» WHAT NEEDS TO BE DONE
Range to output from the entries below: the line containing "hopefully, better. I" through the line containing "used to be a". Set it down exactly, ends included, nothing else.

[Stored records]
====
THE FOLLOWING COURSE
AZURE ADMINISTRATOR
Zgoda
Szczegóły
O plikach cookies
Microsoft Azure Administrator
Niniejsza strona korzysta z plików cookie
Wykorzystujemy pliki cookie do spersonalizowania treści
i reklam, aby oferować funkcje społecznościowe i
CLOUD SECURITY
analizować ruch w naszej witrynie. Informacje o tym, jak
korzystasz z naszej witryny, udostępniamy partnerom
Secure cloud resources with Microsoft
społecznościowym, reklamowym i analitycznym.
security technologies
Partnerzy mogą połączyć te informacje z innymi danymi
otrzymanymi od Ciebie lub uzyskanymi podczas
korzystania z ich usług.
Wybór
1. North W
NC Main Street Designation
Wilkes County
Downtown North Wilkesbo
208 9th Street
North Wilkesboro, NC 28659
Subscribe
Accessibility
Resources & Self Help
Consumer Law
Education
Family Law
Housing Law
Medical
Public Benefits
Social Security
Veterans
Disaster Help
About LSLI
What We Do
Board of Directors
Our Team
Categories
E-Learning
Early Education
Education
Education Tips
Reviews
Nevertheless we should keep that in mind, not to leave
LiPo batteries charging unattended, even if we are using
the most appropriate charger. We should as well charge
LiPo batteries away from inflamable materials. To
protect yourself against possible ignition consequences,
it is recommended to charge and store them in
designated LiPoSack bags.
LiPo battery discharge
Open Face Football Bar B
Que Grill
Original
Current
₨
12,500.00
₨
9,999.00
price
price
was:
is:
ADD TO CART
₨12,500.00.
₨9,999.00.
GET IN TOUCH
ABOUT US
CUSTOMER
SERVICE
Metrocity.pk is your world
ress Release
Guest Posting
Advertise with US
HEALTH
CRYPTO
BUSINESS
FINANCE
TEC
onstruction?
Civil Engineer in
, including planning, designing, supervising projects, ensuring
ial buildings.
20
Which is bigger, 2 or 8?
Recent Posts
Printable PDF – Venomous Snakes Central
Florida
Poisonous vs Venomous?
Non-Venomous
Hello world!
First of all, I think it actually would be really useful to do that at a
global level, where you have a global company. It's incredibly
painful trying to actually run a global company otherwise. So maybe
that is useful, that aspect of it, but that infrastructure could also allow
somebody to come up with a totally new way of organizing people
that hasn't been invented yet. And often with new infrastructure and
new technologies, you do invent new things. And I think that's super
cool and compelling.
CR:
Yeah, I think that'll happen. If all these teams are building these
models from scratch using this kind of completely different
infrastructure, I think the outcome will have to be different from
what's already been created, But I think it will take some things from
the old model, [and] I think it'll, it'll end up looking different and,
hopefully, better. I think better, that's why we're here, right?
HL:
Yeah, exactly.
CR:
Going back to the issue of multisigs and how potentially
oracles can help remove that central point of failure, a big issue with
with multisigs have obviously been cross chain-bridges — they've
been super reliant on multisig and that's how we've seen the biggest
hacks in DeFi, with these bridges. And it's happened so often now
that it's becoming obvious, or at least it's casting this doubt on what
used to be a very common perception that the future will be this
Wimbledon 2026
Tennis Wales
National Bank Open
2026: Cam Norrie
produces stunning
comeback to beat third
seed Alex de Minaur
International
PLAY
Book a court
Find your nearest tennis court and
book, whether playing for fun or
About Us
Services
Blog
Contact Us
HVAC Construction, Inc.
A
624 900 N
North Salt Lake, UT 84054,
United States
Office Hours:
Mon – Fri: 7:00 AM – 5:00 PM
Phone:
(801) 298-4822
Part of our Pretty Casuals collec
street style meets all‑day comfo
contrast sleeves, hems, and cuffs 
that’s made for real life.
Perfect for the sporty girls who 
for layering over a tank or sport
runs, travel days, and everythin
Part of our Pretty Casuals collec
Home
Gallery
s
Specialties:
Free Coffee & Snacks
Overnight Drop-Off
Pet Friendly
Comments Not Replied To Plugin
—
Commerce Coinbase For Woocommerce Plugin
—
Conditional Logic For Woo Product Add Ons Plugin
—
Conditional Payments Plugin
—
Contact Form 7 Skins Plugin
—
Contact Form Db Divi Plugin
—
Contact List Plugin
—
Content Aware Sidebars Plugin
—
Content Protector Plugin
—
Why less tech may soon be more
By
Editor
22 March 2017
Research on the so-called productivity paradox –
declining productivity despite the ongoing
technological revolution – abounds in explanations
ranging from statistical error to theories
====
» FINISHED EXERCISE
hopefully, better. I think better, that's why we're here, right?
HL:
Yeah, exactly.
CR:
Going back to the issue of multisigs and how potentially
oracles can help remove that central point of failure, a big issue with
with multisigs have obviously been cross chain-bridges — they've
been super reliant on multisig and that's how we've seen the biggest
hacks in DeFi, with these bridges. And it's happened so often now
that it's becoming obvious, or at least it's casting this doubt on what
used to be a very common perception that the future will be this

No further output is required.